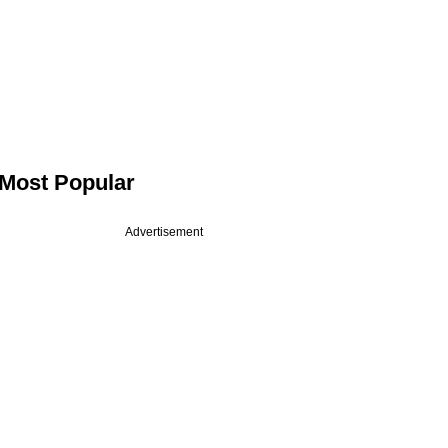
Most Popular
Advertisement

* * *

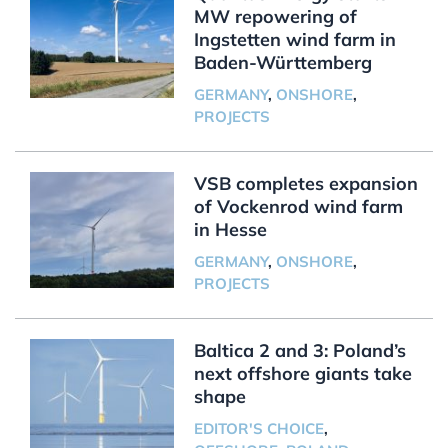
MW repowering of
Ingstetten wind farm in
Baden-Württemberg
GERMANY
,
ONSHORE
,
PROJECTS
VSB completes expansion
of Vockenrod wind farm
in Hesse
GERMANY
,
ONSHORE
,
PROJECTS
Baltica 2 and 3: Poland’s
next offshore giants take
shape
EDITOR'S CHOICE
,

--

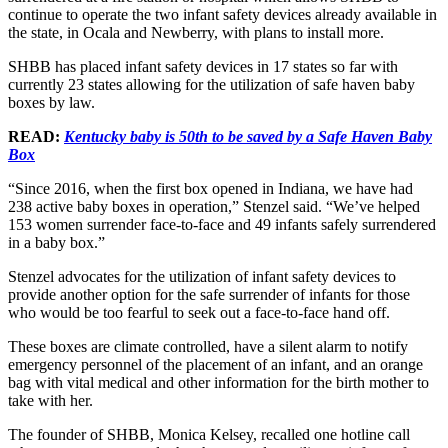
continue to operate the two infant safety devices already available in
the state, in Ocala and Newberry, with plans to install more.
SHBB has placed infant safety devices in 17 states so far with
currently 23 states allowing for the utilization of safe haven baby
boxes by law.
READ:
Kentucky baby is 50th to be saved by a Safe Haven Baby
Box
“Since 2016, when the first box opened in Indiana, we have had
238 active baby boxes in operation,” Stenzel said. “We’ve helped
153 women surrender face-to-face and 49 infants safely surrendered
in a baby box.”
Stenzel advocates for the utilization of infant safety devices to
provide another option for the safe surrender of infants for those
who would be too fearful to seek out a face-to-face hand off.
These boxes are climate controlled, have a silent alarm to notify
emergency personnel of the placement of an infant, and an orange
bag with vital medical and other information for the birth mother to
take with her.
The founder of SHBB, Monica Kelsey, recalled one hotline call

> [WHAT THIS TASK INVOLVES]:
Start with the line above that contains "the state, in" and end with the line that contains "we have had". Write out those lines exactly, and only those.

> [OUTPUT BELOW]:
the state, in Ocala and Newberry, with plans to install more.
SHBB has placed infant safety devices in 17 states so far with
currently 23 states allowing for the utilization of safe haven baby
boxes by law.
READ:
Kentucky baby is 50th to be saved by a Safe Haven Baby
Box
“Since 2016, when the first box opened in Indiana, we have had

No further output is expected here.